Key Facts

  • Residential construction cost growth is at its lowest since 2016, standing at 2.4%, as opposed to the 10-year average of 4.5%, as reported by CoreLogic.
  • The reduced amount of pressure in the construction sector has been attributed to stable timber prices, eased material supply chains, and slight declines in metal product cost.
  • Despite these favorable factors, prices of general hardware, predominantly imported goods, have experienced a surge. H1 insulation standards might also be increasing these costs.
  • Current predictions suggest a continued decrease in construction cost growth, thanks to a probable cap on sector wage growth due to the surge in net migration.
  • Despite a drop in new dwelling consents indicating a possible slowdown in construction activity, costs for new-built homes are not likely to plummet, but they won’t spike either.
  • The report indicates incentives such as lower deposit requirements for new-build properties would boost developers’ confidence to proceed with new projects, aiding housing affordability in the long term.

Article Summary

According to recent data from CoreLogic, growth in residential construction costs in New Zealand has reached its seven-year low, currently standing at 2.4%. This rate is significantly below the 10-year average of 4.5%. CoreLogic’s chief property economist, Kelvin Davidson, attributes this downturn to stabilising timber prices, ease in material supply chains, and minor pricing declines in metal goods.

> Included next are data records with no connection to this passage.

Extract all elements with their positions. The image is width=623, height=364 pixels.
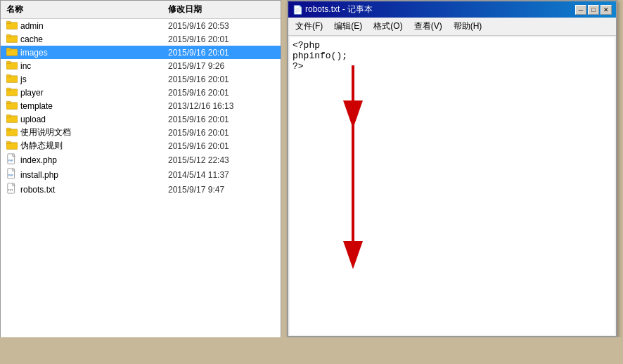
- bottom-area: [0, 337, 623, 364]
- folder-icon: [6, 46, 18, 58]
- file-name: template: [1, 100, 168, 112]
- folder-icon: [6, 86, 18, 98]
- list-item[interactable]: player 2015/9/16 20:01: [1, 86, 281, 99]
- svg-text:PHP: PHP: [8, 160, 14, 162]
- notepad-title: robots.txt - 记事本: [305, 4, 373, 15]
- notepad-window: 📄 robots.txt - 记事本 ─ □ ✕ 文件(F) 编辑(E) 格式(…: [287, 0, 617, 337]
- menu-edit[interactable]: 编辑(E): [328, 19, 368, 34]
- list-item[interactable]: inc 2015/9/17 9:26: [1, 59, 281, 72]
- file-date: 2015/9/16 20:53: [168, 21, 281, 31]
- file-name: 使用说明文档: [1, 126, 168, 138]
- list-item[interactable]: upload 2015/9/16 20:01: [1, 112, 281, 126]
- maximize-button[interactable]: □: [588, 5, 599, 15]
- menu-file[interactable]: 文件(F): [290, 19, 328, 34]
- file-name: upload: [1, 113, 168, 125]
- file-date: 2013/12/16 16:13: [168, 101, 281, 111]
- svg-rect-1: [6, 21, 11, 23]
- list-item[interactable]: images 2015/9/16 20:01: [1, 46, 281, 59]
- file-date: 2015/9/16 20:01: [168, 74, 281, 84]
- file-date: 2014/5/14 11:37: [168, 170, 281, 180]
- file-list: admin 2015/9/16 20:53 cache 2015/9/16 20…: [1, 19, 281, 197]
- svg-rect-15: [6, 115, 11, 117]
- folder-icon: [6, 20, 18, 32]
- file-name: inc: [1, 60, 168, 72]
- file-name: js: [1, 73, 168, 85]
- list-item[interactable]: js 2015/9/16 20:01: [1, 72, 281, 86]
- explorer-header: 名称 修改日期: [1, 1, 281, 19]
- svg-rect-7: [6, 61, 11, 63]
- svg-text:PHP: PHP: [8, 174, 14, 177]
- folder-icon: PHP: [6, 153, 18, 167]
- folder-icon: [6, 73, 18, 85]
- file-name: player: [1, 86, 168, 98]
- content-line-1: <?php: [293, 40, 612, 51]
- list-item[interactable]: 使用说明文档 2015/9/16 20:01: [1, 126, 281, 139]
- list-item[interactable]: 伪静态规则 2015/9/16 20:01: [1, 139, 281, 152]
- file-name: PHP install.php: [1, 168, 168, 181]
- file-date: 2015/9/16 20:01: [168, 88, 281, 98]
- file-name: cache: [1, 33, 168, 45]
- file-name: admin: [1, 20, 168, 32]
- file-date: 2015/5/12 22:43: [168, 155, 281, 165]
- column-name: 名称: [4, 2, 165, 17]
- file-name: images: [1, 46, 168, 58]
- folder-icon: TXT: [6, 183, 18, 196]
- file-date: 2015/9/16 20:01: [168, 141, 281, 151]
- notepad-menubar: 文件(F) 编辑(E) 格式(O) 查看(V) 帮助(H): [288, 18, 616, 36]
- notepad-icon: 📄: [293, 5, 302, 15]
- red-arrow: [311, 58, 395, 272]
- close-button[interactable]: ✕: [600, 5, 612, 15]
- folder-icon: [6, 140, 18, 152]
- svg-rect-17: [6, 128, 11, 130]
- list-item[interactable]: cache 2015/9/16 20:01: [1, 32, 281, 46]
- file-explorer: 名称 修改日期 admin 2015/9/16 20:53 cache 2015…: [0, 0, 281, 364]
- folder-icon: [6, 60, 18, 72]
- svg-rect-13: [6, 101, 11, 103]
- file-name: TXT robots.txt: [1, 183, 168, 196]
- svg-rect-5: [6, 48, 11, 50]
- file-date: 2015/9/16 20:01: [168, 128, 281, 138]
- list-item[interactable]: TXT robots.txt 2015/9/17 9:47: [1, 182, 281, 197]
- folder-icon: [6, 126, 18, 138]
- file-date: 2015/9/16 20:01: [168, 34, 281, 44]
- notepad-content[interactable]: <?php phpinfo(); ?>: [290, 37, 615, 335]
- svg-text:TXT: TXT: [8, 189, 14, 192]
- folder-icon: [6, 33, 18, 45]
- file-date: 2015/9/17 9:26: [168, 61, 281, 71]
- menu-help[interactable]: 帮助(H): [448, 19, 488, 34]
- file-date: 2015/9/16 20:01: [168, 115, 281, 124]
- svg-rect-11: [6, 88, 11, 90]
- file-name: PHP index.php: [1, 153, 168, 167]
- list-item[interactable]: template 2013/12/16 16:13: [1, 99, 281, 112]
- notepad-titlebar: 📄 robots.txt - 记事本 ─ □ ✕: [288, 1, 616, 18]
- file-date: 2015/9/17 9:47: [168, 185, 281, 195]
- list-item[interactable]: PHP install.php 2014/5/14 11:37: [1, 167, 281, 182]
- list-item[interactable]: admin 2015/9/16 20:53: [1, 19, 281, 32]
- titlebar-buttons: ─ □ ✕: [575, 5, 612, 15]
- menu-format[interactable]: 格式(O): [368, 19, 408, 34]
- folder-icon: PHP: [6, 168, 18, 181]
- svg-rect-19: [6, 141, 11, 143]
- titlebar-left: 📄 robots.txt - 记事本: [293, 4, 373, 15]
- folder-icon: [6, 100, 18, 112]
- list-item[interactable]: PHP index.php 2015/5/12 22:43: [1, 152, 281, 167]
- svg-rect-3: [6, 34, 11, 37]
- menu-view[interactable]: 查看(V): [409, 19, 448, 34]
- folder-icon: [6, 113, 18, 125]
- column-date: 修改日期: [165, 2, 278, 17]
- svg-rect-9: [6, 74, 11, 77]
- file-name: 伪静态规则: [1, 140, 168, 152]
- file-date: 2015/9/16 20:01: [168, 48, 281, 58]
- minimize-button[interactable]: ─: [575, 5, 586, 15]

Conversely, some cost hikes have been observed, particularly in general hardware that are majorly imported items. The implementation of H1 insulation standards might also be exerting further upward pressure on costs. Despite the current market conditions, builders are reported to be reasonably busy, albeit less intensely compared to recent years.

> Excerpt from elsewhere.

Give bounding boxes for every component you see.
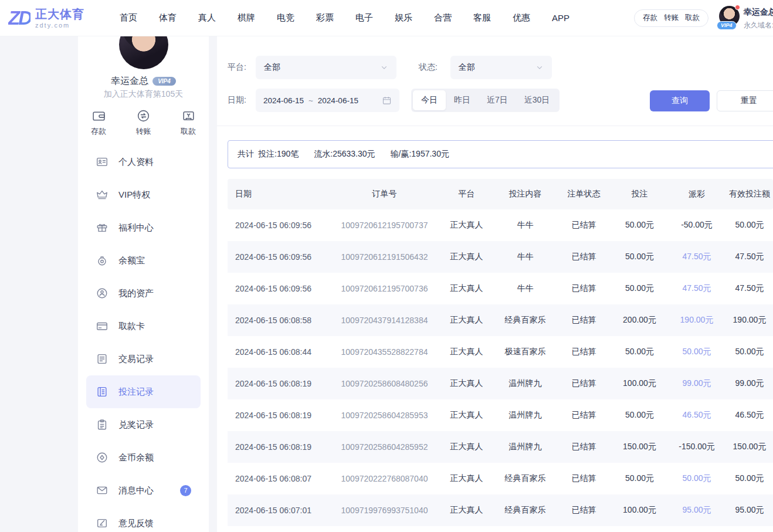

Davidson anticipates future construction cost growth to remain subdued due to net migration, which might help control construction sector wage growth. He also highlights a decrease in new housing consent, suggesting that a softer construction activity phase might be sustained. However, he projects that costs for potential new builds are unlikely to precipitate or escalate significantly.

He concluded by supporting incentives like lower deposit needs for new-build properties, asserting that it would encourage developers to take on new projects, thus maintaining some control over housing affordability. The CoreLogic report examined the alteration of construction costs in the residential market by investigating a ‘standard’ single-storey, three-bedroom, two-bathroom, brick and tile dwelling.